The reference crude oil price for gasoline averaged $71.77 for the period, as the prices soared in the latter half of the month, following the attack on Saudi fields. This was 5.7 percent higher from the average Arab gulf reference price for previous month.
The currency meanwhile, appreciated by 1.3 percent, against the greenback. This took the overall impact to Rs70.7 per liter for gasoline – still up 4 percent, month-on-month.

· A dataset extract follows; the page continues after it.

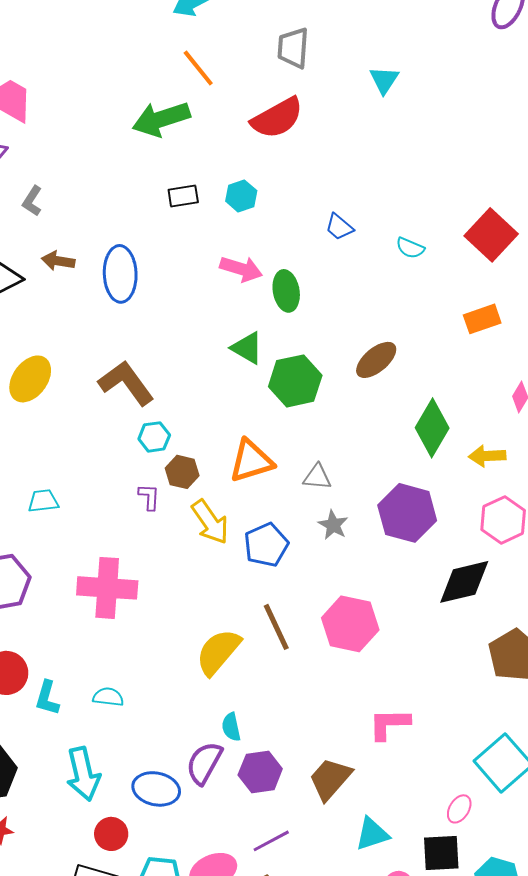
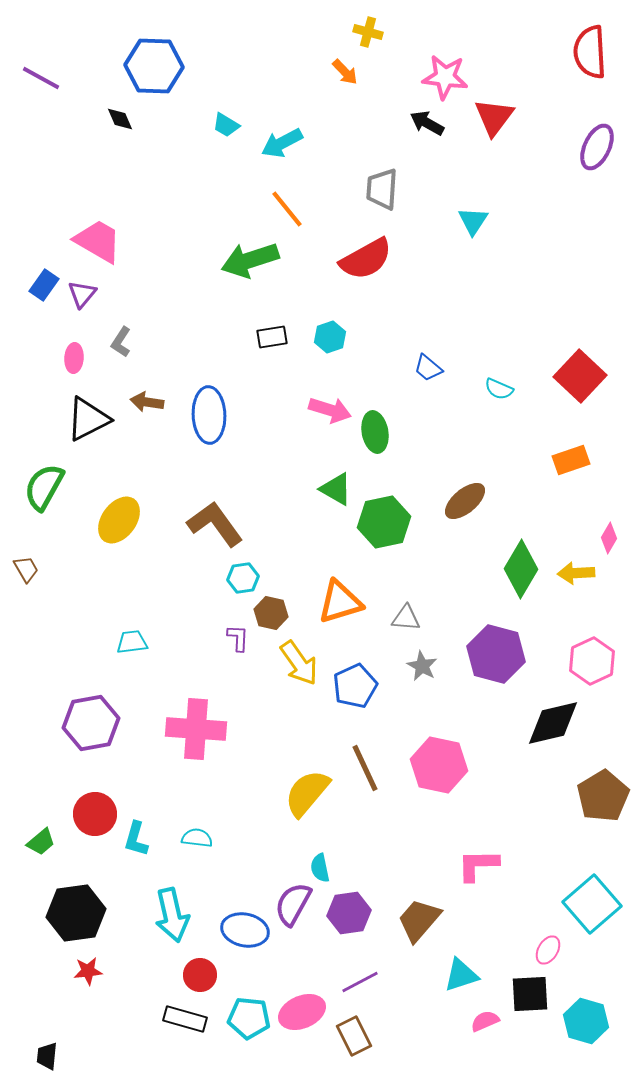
yellow arrow: (487, 456) -> (576, 573), moved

The numbers don’t add up for Ogra to have recommended a price cut in petroleum prices, especially, when the GST as well, has now been fixed at 17 percent, across products. The fact that there was no SRO on sales tax, as agreed to with the IMF, tells that the only way the government has been able to maintain petrol prices for October 2019, is by way of slashing the Petroleum Levy (PL), from the previous month.
And PL does have enough room on either side, to be tinkered, as and when needed. The government faces a steep challenge in terms of achieving the tax collection target – and the onus has fallen on PL. Taxes in absolute terms, on petrol, are already near all-time high, and applying the maximum limit of Rs30/ltr anytime soon, seems out of question, unless international oil price suddenly decided to nosedive from here.
A lot will rest on the demand side of things, especially diesel. The tax collection on HSD was the lowest in six years in FY19, and has only started to pick up of late. From how things have shaped up, in the last three to four days, where international oil prices have again decreased, a cut in petroleum prices for next month cannot be entirely ruled out.
Alternatively, this could also present the government with an opportunity to generate some much needed revenue, without passing on the impact, in times of lowering oil price.
The government will be entirely within rights to do so – as the law allows PL to be raises up to Rs30.ltr, if deemed necessary. But that could also backfire politically, when seen in the context of government’s own stance on the subject, while in opposition. That said, the tax incidence, currently on petroleum products, is not anywhere close to the highs seen in yesteryears.